The government spending won’t overshoot budget targets, says Turkish Finance Minister Şimşek. He also says Fed’s postponement of its economic stimulus will bring Turkey only temporary relief.
Turkish Finance Minister Mehmet Şimşek says the budget deficit this year is expected to come in below its target of 2.2 percent of GDP.
Turkish government spending won’t overshoot budget targets this year, forecasting that the budget deficit this year would come in below its target of 2.2 percent of gross domestic product (GDP), Finance Minister Mehmet Şimşek has said.
The primary surplus will meanwhile exceed its target of 1.2 percent of national output this year, Şimşek told Reuters in an interview.
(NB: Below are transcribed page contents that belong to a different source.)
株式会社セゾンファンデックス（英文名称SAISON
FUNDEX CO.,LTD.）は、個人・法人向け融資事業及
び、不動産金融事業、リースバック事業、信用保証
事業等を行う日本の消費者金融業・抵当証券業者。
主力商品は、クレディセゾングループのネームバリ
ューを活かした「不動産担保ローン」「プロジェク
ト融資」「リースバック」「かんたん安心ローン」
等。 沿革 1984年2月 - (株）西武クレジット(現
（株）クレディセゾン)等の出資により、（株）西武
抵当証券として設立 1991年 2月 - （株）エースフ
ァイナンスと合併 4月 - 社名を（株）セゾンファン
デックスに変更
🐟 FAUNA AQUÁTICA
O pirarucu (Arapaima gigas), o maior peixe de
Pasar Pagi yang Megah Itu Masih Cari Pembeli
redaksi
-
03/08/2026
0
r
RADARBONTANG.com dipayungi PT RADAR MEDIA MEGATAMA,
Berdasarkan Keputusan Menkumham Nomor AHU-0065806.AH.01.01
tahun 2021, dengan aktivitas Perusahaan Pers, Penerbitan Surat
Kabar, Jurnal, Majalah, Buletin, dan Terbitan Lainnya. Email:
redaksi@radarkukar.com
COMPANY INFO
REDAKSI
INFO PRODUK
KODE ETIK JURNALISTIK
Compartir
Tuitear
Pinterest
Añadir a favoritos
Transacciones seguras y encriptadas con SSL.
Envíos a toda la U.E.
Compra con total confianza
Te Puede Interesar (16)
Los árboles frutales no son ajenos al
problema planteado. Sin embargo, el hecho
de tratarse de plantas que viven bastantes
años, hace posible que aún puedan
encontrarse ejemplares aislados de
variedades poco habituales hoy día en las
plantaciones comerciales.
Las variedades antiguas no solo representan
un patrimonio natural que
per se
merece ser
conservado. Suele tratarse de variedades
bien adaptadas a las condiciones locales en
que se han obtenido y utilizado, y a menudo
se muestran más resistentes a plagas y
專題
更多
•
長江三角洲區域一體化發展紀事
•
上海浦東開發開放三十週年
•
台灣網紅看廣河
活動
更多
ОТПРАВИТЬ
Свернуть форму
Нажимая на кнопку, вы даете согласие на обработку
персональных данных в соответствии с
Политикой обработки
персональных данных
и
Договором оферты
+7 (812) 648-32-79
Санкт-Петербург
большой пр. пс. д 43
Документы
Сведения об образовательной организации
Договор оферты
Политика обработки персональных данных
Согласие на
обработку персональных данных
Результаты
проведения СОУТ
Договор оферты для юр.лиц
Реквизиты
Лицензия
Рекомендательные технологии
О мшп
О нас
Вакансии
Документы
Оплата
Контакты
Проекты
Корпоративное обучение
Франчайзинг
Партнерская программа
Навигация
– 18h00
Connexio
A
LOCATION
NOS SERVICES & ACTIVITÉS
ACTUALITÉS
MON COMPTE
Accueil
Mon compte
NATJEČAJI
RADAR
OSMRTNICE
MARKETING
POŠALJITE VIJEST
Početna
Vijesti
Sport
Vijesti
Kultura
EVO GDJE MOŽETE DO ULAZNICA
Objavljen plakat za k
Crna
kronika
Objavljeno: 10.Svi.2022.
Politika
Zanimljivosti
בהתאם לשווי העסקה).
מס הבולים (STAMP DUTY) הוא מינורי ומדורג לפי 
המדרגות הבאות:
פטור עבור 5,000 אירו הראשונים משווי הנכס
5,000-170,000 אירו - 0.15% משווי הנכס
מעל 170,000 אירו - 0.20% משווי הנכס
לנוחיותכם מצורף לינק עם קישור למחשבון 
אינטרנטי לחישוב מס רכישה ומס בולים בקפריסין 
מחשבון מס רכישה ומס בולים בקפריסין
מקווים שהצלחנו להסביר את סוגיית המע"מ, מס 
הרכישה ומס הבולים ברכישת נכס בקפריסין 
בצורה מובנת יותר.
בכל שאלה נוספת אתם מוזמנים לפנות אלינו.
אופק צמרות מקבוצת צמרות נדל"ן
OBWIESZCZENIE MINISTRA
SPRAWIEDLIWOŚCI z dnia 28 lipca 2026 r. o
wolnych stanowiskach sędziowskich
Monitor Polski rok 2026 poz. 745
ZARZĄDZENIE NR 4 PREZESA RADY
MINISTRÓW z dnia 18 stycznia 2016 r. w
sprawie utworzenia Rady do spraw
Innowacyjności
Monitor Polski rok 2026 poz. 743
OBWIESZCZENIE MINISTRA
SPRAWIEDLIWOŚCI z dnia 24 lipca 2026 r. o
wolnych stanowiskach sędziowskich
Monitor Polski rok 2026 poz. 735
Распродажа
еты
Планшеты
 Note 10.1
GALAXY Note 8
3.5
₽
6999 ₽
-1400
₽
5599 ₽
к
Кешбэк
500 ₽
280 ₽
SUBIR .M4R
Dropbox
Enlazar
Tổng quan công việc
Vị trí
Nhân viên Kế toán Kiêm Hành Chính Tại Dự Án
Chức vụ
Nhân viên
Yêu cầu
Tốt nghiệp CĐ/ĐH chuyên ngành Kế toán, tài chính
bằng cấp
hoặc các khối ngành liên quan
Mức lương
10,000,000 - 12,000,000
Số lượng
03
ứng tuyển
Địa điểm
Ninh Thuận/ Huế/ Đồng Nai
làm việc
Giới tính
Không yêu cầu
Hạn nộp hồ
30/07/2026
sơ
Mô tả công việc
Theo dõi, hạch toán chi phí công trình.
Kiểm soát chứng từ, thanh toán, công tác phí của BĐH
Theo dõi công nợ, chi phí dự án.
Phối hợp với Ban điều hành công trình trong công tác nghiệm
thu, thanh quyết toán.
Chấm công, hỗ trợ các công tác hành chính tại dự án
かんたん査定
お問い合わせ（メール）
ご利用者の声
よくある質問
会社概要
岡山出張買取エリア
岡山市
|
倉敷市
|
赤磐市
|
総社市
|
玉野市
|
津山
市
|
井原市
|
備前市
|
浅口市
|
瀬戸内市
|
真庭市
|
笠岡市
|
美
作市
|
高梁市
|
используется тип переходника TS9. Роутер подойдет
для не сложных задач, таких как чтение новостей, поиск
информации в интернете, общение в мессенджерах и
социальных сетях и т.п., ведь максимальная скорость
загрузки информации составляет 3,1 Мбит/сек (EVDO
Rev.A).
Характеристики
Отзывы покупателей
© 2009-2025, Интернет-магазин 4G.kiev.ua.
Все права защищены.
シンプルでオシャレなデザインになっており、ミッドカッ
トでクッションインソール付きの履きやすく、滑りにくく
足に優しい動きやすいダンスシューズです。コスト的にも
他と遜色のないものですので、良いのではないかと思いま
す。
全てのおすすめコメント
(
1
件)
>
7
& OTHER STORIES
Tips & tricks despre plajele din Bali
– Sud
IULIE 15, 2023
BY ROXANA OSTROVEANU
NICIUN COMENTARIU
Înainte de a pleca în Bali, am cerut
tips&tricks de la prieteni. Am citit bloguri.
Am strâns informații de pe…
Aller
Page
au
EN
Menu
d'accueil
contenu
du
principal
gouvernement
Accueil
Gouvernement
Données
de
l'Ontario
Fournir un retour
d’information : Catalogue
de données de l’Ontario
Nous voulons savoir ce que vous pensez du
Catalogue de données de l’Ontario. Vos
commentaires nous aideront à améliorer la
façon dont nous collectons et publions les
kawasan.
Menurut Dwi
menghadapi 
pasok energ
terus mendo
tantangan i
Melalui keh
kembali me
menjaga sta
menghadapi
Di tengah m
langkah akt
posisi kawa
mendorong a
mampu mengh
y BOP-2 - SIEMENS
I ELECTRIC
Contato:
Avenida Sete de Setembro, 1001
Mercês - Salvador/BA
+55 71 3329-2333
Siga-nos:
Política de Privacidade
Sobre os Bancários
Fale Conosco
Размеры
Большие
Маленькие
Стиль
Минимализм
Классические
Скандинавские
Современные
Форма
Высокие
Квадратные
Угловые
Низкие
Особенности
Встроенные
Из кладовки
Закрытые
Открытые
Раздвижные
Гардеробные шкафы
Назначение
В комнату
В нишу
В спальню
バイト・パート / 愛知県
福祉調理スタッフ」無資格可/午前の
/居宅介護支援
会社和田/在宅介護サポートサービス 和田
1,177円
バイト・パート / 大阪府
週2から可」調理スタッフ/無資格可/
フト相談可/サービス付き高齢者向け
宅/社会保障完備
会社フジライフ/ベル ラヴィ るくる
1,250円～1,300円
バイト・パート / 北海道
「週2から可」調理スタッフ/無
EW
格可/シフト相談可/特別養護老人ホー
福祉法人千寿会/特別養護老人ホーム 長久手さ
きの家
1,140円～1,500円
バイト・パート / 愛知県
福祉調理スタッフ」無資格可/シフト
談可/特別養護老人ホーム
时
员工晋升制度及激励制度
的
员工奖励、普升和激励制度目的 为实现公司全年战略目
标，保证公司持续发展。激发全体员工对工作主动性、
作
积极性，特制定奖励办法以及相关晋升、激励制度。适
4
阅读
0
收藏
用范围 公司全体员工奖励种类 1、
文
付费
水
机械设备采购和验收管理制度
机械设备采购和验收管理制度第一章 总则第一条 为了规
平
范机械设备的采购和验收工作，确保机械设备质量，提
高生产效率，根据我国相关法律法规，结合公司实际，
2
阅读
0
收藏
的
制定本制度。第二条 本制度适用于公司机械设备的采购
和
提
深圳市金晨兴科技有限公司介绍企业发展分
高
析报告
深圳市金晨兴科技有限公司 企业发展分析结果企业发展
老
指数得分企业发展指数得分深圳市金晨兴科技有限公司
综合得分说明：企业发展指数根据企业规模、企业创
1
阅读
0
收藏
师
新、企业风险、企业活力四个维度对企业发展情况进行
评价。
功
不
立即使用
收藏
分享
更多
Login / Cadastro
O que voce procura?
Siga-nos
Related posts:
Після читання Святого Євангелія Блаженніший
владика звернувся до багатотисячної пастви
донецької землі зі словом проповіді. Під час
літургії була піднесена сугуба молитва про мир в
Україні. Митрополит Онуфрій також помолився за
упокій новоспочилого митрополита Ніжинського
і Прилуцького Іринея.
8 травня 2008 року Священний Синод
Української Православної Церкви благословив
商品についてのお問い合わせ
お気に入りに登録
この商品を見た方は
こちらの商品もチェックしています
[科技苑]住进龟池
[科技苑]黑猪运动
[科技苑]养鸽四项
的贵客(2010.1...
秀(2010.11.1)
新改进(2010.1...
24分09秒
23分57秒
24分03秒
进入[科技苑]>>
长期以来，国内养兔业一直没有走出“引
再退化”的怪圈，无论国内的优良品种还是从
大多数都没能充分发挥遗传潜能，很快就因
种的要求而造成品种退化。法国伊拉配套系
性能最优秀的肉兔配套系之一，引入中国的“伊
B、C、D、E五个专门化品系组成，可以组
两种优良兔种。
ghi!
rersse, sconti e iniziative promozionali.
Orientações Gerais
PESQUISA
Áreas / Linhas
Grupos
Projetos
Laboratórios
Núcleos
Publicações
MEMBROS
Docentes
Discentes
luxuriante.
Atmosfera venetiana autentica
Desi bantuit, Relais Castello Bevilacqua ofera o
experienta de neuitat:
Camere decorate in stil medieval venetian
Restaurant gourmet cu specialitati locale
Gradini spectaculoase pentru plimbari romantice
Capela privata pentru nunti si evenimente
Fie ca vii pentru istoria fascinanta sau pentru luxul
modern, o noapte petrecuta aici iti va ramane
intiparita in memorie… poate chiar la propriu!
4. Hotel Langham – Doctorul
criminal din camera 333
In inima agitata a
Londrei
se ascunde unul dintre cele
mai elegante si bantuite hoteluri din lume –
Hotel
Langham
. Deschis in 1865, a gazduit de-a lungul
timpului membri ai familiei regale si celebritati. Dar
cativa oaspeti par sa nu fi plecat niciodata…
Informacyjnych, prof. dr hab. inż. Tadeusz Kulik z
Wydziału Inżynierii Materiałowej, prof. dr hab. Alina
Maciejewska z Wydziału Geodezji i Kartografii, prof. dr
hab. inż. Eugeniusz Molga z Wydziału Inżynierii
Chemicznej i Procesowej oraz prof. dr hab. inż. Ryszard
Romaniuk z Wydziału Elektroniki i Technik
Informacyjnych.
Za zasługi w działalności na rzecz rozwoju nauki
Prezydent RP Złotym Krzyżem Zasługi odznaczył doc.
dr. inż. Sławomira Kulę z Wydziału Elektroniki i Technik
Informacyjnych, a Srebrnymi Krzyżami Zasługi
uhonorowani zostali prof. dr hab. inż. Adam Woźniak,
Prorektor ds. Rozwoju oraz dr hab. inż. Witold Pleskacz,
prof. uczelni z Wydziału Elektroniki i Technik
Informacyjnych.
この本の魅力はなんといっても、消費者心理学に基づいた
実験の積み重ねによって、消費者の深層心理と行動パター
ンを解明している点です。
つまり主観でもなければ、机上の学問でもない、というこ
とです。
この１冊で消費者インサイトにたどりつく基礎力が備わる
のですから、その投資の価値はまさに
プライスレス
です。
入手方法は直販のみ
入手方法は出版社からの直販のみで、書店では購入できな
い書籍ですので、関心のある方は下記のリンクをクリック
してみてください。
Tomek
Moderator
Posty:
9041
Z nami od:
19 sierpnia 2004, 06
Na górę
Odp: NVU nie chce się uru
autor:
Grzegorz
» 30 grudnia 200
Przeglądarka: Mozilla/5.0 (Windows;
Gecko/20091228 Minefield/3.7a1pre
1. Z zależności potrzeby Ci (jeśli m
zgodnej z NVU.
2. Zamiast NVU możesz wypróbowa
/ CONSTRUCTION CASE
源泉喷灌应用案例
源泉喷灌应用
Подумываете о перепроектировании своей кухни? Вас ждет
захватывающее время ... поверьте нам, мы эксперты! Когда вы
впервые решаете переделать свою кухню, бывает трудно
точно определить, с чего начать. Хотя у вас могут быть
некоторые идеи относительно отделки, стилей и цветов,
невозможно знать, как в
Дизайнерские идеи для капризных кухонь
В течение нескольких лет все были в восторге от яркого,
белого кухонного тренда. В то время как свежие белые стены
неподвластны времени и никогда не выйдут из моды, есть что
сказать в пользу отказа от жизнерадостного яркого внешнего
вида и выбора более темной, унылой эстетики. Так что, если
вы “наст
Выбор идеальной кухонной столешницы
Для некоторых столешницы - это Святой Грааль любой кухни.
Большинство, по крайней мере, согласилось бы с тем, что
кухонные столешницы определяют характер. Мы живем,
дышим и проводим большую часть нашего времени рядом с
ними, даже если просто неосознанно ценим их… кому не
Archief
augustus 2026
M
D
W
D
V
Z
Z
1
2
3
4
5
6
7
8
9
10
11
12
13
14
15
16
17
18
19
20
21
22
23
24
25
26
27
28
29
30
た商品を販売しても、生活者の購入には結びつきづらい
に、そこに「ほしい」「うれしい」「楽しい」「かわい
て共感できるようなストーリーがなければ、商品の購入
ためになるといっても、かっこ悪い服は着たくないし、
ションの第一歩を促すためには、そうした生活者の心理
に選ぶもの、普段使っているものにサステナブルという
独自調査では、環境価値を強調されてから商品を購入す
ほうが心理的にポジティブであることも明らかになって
Şimşek said downward risks against the 4 percent growth rate target still remained. Recovery in the European Union will positively affect growth, but the rate will stay below 4 percent, he added. Deputy Prime Minister Ali Babacan also expressed concern. “There are downward risks to our 4 percent growth target; while regarding growth figures alone [the situation] is good, but there are some concerns about growth quality,” he said during the fourth Istanbul Finance Summit on Sept. 18.
The government is set to reveal its medium term program, in which annual targets will be revised, next month.
Şimşek said Turkey generally has a growth based on domestic demand, net exports’
contribution to the growth was exceptional.
“This is not a structure that we prefer. We have been making medium-long term reform works to improve it. But structural transformation takes time. Turkey will probably continue to grow based on domestic demand next year,” he said.
Turkey will get only brief relief from the surprise postponement of a reduction in U.S. economic stimulus and must press ahead with plans to rebalance its own economy.
Turkey’s gaping current account deficit, mostly driven by huge energy imports, and high foreign debt have made it one of the most exposed to the shift in global capital brought by any winding down of U.S. Federal Reserve bond-buying.
Its lira currency gained 3 percent in response to the Fed’s surprise decision on Sept. 18 to put off the start of such moves.
“The Fed’s tapering decision will provide temporary relief, but its current policy will not continue forever,” Şimşek said. “Price volatility, interest rates, exchange rates or other variables, I don’t see them as a fundamental crisis. I see this as repricing of assets,” he said.
Meanwhile, the finance minister said the government had taken important steps in privatizations this year, adding that they would be collecting $2.7 billion from privatizations over the rest of this year.
Privatizations are expected to add around 8.3 billion Turkish Liras to the budget this year.